Claudia: La verità è che noi malati ingombriamo soltanto. Non serviamo a noi stessi e non serviamo a chi ci sta intorno. Sai che dovrebbero fare, i potenti? Costruire dei palazzi fuori città soltanto per noi malati senza recupero. Lontani dai familiari, dagli amici. Come se fossimo già morti. Ognuno di noi avrebbe la sua stanza con ogni comodità, luminosa e confortevole. Però, niente visite di parenti o amici, proibito. Nessuno. Solo qualche medico per gli antidolorifici, quando il dolore diventa proprio insopportabile. Per il resto si sta tra di noi, ci si tiene compagnia secondo le possibilità di ciascuno. I nostri parenti continuerebbero a vivere la loro vita e noi smetteremmo di essere a carico loro.
GG: Una specie di ghetto.
Claudia: Io lo vedo più come un centro di aggregazione.
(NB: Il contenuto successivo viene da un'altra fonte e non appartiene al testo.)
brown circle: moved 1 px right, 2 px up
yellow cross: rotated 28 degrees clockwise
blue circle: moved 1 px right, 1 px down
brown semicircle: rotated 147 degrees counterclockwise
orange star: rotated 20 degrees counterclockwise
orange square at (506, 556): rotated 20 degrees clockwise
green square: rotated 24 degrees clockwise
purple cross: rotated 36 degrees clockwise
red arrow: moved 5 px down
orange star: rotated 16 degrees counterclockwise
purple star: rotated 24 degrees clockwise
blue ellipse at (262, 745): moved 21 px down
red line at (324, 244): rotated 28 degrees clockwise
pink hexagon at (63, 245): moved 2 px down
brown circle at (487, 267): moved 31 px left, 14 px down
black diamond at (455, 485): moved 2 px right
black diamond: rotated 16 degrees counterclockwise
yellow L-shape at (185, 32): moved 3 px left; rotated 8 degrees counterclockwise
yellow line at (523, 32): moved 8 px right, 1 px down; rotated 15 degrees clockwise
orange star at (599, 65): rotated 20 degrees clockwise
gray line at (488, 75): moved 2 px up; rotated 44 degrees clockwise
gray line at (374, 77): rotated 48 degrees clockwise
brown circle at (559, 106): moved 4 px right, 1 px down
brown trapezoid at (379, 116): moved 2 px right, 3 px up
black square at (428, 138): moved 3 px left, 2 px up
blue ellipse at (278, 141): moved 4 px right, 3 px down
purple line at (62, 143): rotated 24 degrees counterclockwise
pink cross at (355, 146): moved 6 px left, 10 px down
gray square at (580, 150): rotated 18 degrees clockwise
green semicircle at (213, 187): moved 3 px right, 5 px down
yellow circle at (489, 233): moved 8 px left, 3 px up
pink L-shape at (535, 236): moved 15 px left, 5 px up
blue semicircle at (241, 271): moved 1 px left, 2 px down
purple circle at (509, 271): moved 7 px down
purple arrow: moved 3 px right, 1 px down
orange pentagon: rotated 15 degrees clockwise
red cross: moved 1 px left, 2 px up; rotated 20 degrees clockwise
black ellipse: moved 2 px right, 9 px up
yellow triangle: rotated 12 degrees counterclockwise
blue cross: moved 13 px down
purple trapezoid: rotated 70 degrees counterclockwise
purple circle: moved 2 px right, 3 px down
GG: Se fossi un malato all’ultimo stadio, non accetterei mai di stare rinchiuso in un posto simile.
Claudia: Arriva alla mia condizione e poi ne riparliamo, Gabri.
GG: Perché, tu accetteresti di stare lontana dalle tue figlie? Accetteresti la condizione di non vederle più?
Claudia: Sì. Le mie figlie sono tutto per me e io, senza essere presuntuosa, sono tutto per le mie figlie. Ma in questo stato non ha senso continuare a stare loro vicina. Non posso aiutarle, non posso dar loro conforto in nulla. E una mamma che non aiuta e non conforta le sue figlie che mamma è?
GG: Una mamma che ha bisogno di sostegno. La stessa mamma che le ha aiutate e confortate in periodi più felici.
Claudia: Le mamme non hanno bisogno di alcun sostegno. Ecco perché non tutte le donne possono essere o dirsi mamme. Quando una mamma non può più aiutare i suoi cuccioli, muore. Ha terminato il suo compito. E a me sembra giusto. Solo che non capisco tutta questa attesa.
GG: E per i papà vale la stessa cosa?
Claudia: Identica. Pensa a mio marito.